> _What to produce_: Write the records out exactly, so that no picture remains in the copy.

---------------

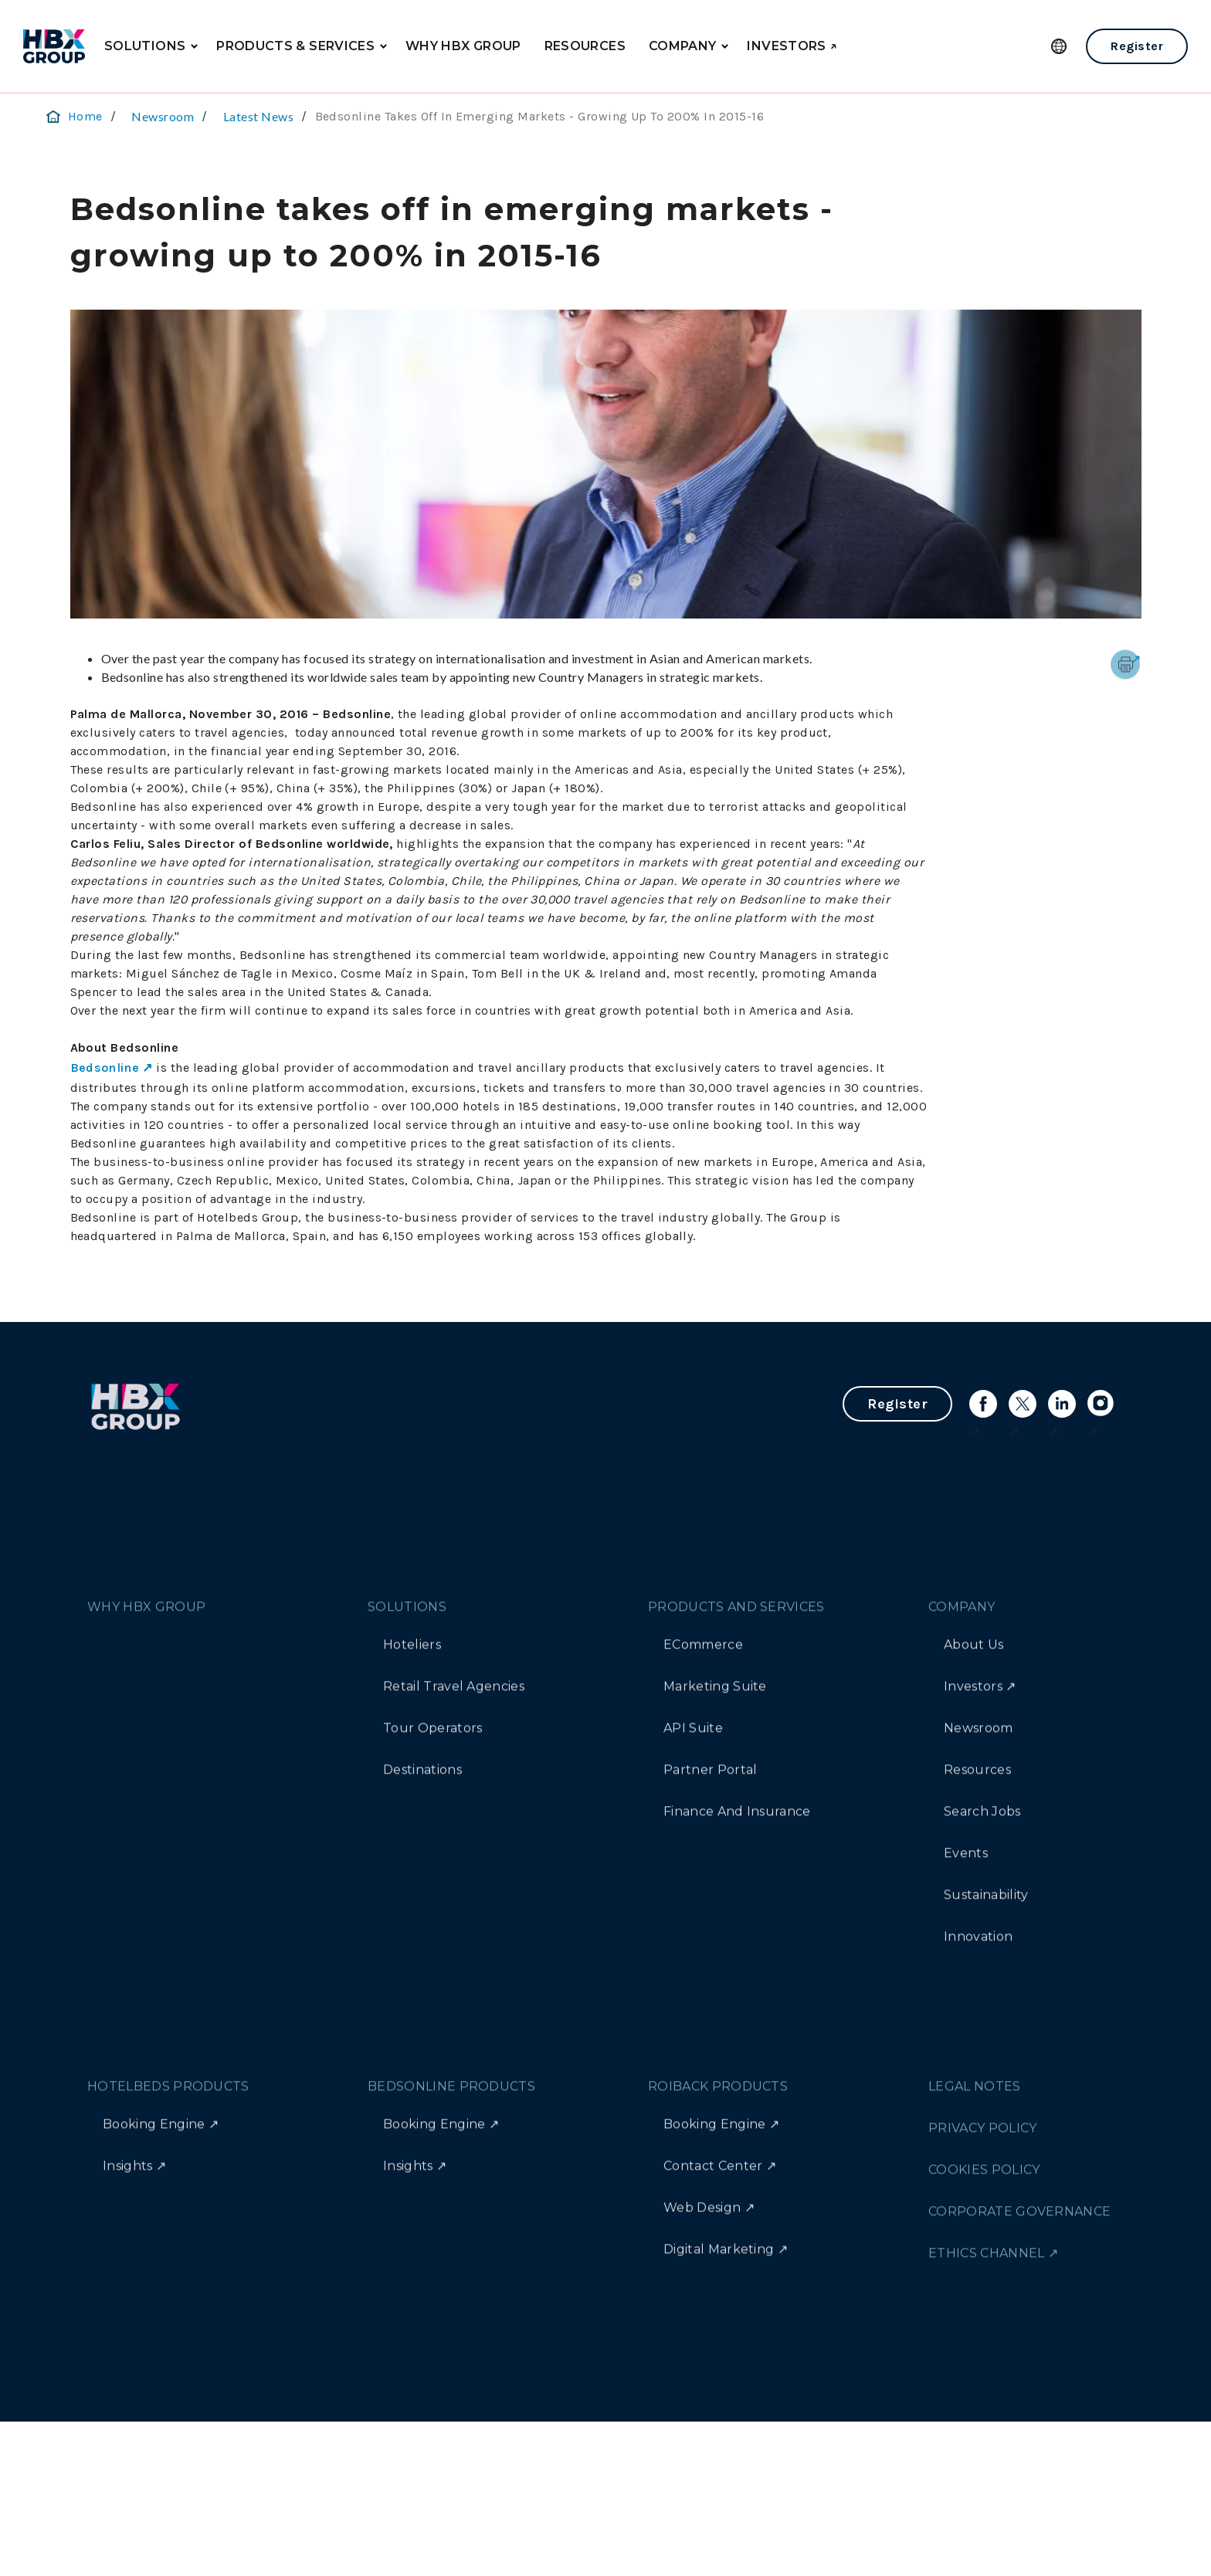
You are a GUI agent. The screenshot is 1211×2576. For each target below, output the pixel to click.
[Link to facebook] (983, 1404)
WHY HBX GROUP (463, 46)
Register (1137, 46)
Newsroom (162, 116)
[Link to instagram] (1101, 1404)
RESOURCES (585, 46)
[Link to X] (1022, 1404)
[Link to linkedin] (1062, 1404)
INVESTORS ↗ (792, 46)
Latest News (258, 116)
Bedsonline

---------------

> _Your response_:
You are a GUI agent. The screenshot is 1211×2576. For each target below, output the pixel to click.
[Link to facebook] (983, 1404)
WHY HBX GROUP (463, 46)
Register (1137, 46)
Newsroom (162, 116)
[Link to instagram] (1101, 1404)
RESOURCES (585, 46)
[Link to X] (1022, 1404)
[Link to linkedin] (1062, 1404)
INVESTORS ↗ (792, 46)
Latest News (258, 116)
Bedsonline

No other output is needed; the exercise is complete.